Q:今回の講義で、クロロフィルd(以下Chld)を主な光合成色素として利用する光合成生物がいることを学んだ。Chldはその他のクロロフィルと比べるとやや長波長側の光を吸収するようだ。光のエネルギーは波長に依存し、波長が長いほどエネルギーは小さくなるためChldはその他のクロロフィルに比べると得られるエネルギーは小さいはずである。そのためこれをメインの光合成色素として利用することは合理的ではないように感じ、考察することにした。そこで気が付いたのは、この光合成生物が紅藻に寄生して生活しているということである。寄生生物として生きていくならば光合成の効率化をそこまで重要視する必要はないだろう。
A:たとえ「重要視する必要はない」としても、多くのシアノバクテリアがクロロフィルaを使う中で、dを使うには、何らかのメリットが必要ですよね。やはり、最低限、議論の中でメリットがあることを示す必要があるでしょう。
Q:今回の講義では、光の吸収について学習した。一般的に「色」といわれる黒、白、透明であるが、色素として考えたとき光を吸収しているのは黒だけであり、白は光の反射、散乱によるもの、透明は光の透過によるものであることがわかった。私はそこで、一般的に「黒目」と「白目」に分けられる人間の目に興味を持ち、なぜそれぞれが黒いのか、白いのかについて考えてみようと思う。まず、黒目についてであるが、普段見えている部位でいうと瞳孔に当たる。しかし、この部分は透明で、「見える」というのはここを透過した光が網膜にある視細胞にある光受容タンパク質に吸収される(1)ことから始まる。当然可視光はすべて吸収され、その結果として黒く見えるはずであるから、視細胞(光受容タンパク質)が黒の色素に当たると考えた。一方、白目についてであるが、この部位には視細胞が光を吸収しきれなくならないように、過剰な光の侵入を防ぐ役割があると考えられる。もし仮にここが透明、あるいは他の色(青や緑)であった場合、透過した光が網膜に届き視覚に影響を与えてしまうだろう。また、黒であった場合には、反対に光を吸収してしまうことで網膜に光が届かず、視覚に影響を与えてしまうだろう。よって、光を反射することのできる白であることが、瞳孔からの光のみを網膜に届けるのに最も適切だと考えられる。 参考1:今元泰,『視細胞の光受容メカニズム』,生物物理55(6),299-304,2015
A:面白い点に目をつけていてよいと思います。ただ、白目が黒いといけない論理がわかりませんでした。像を結ぶための光は、黒目を通ることが前提ですよね。白目を通った光まで網膜に到達してしまったら、像を結べなくなるように思いますが。

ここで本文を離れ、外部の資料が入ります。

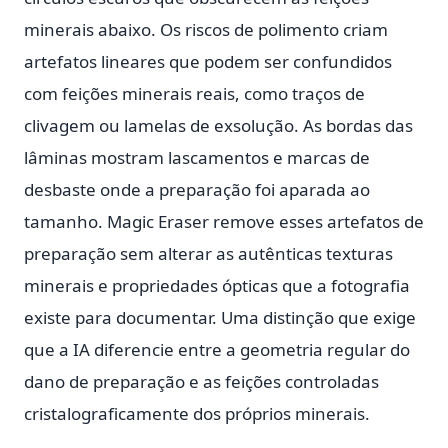
minerais abaixo. Os riscos de polimento criam
artefatos lineares que podem ser confundidos
com feições minerais reais, como traços de
clivagem ou lamelas de exsolução. As bordas das
lâminas mostram lascamentos e marcas de
desbaste onde a preparação foi aparada ao
tamanho. Magic Eraser remove esses artefatos de
preparação sem alterar as autênticas texturas
minerais e propriedades ópticas que a fotografia
existe para documentar. Uma distinção que exige
que a IA diferencie entre a geometria regular do
dano de preparação e as feições controladas
cristalograficamente dos próprios minerais.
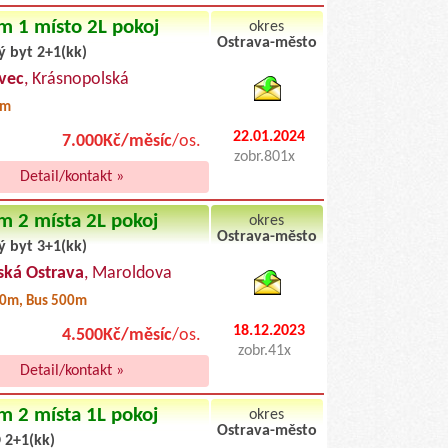
m 1 místo 2L pokoj
okres
Ostrava-město
ý byt 2+1(kk)
byty pronajem
vec
, Krásnopolská
0m
22.01.2024
7.000Kč/měsíc
/os.
zobr.801x
Detail/kontakt »
m 2 místa 2L pokoj
okres
Ostrava-město
ý byt 3+1(kk)
byty podnajem
ká Ostrava
, Maroldova
0m, Bus 500m
18.12.2023
4.500Kč/měsíc
/os.
zobr.41x
Detail/kontakt »
m 2 místa 1L pokoj
okres
Ostrava-město
 2+1(kk)
byty pronajem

Q:シアノバクテリアに赤外光をあてて生育させるとクロロフィルfが発現するということを授業で学んだ。ここで、疑問に思ったのはクロロフィルaとfを微量ながらも同時にもっていればいいのになぜそうではないのか?ということである。この点について考察してみたいと思う。まず真っ先に浮かぶのは陸上や浅い海水面に存在している限り赤外光の需要は少なくクロロフィルaが主に利用されるのはわかる。そうするとクロロフィルfを作る構造は完全に必要ないものとなり赤外光をあててもクロロフィルfは合成されないように思う。それでもクロロフィルfが合成されるということは、クロロフィルfが必要ではないかつまり常時存在しているのではないか?ということである。例えば、クロロフィルfから変化したクロロフィルfと似たような構造式をもつ別の物質が利用されている可能性などだ。あるいは、ごくごく微量のクロロフィルfはシアノバクテリア内に存在しておりそれが検出されてないなどの可能性も考えられる。結論としては、前者のほうが考えられるのではないかと思う。

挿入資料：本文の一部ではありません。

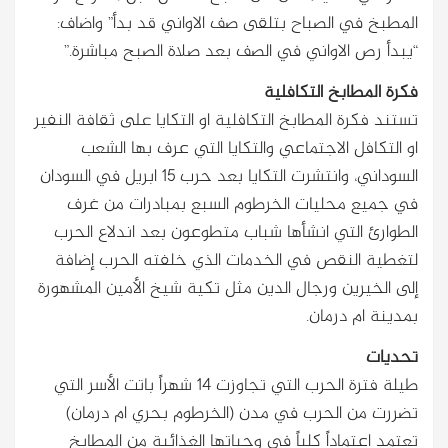
المطبخ في الصباح بتلقى صف الاواني قد بدأ” واضاف:
“يبدأ رص الاواني في الصف بعد صلاة الصبح مباشرة.”
فكرة المطابخ التكافلية
تستند فكرة المطابخ التكافلية او التكايا على ثقافة النفير
او التكافل الاجتماعي والتكايا التي عرف بها الشعب
السوداني، وانتشرت التكايا بعد حرب 15 ابريل في السودان
في جميع محليات الخرطوم السبع بمبادرات من غرف
الطوارئ التي انشأها شباب متطوعون بعد اندلاع الحرب
لتغطية النقص في الخدمات الذي خلفته الحرب إضافة
إلى الخيرين ورجال الدين مثل تكية شيخ الأمين المشهورة
بمدينة ام درمان.
تحديات
طيلة فترة الحرب التي تجاوزت 14 شهراً باتت الأسر التي
تضررت من الحرب في مدن (الخرطوم بحري ام درمان)
تعتمد اعتماداً كلياً في وجباتها الغذائية من المطابخ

A:眼の付け所は悪くないと思うのですが、日本語がややあいまいですね。科学的なレポートの場合、もう少し、意味を限定できる文体にした方がよいでしょう。たとえば、最初の「同時にもっていればいい」というのは、「2種類の色素を同時に」という意味なのか「色素の合成系を2種類同時に」という意味なのかがはっきりしません。また、クロロフィルfをもつシアノバクテリアは特定の種に限られますが、ここで話題にしているのが、その特定の種の話なのか、それともシアノバクテリアの一般論を議論しているのかも不明確です。論理的な正確さに気を付けてレポートを書くようにしてください。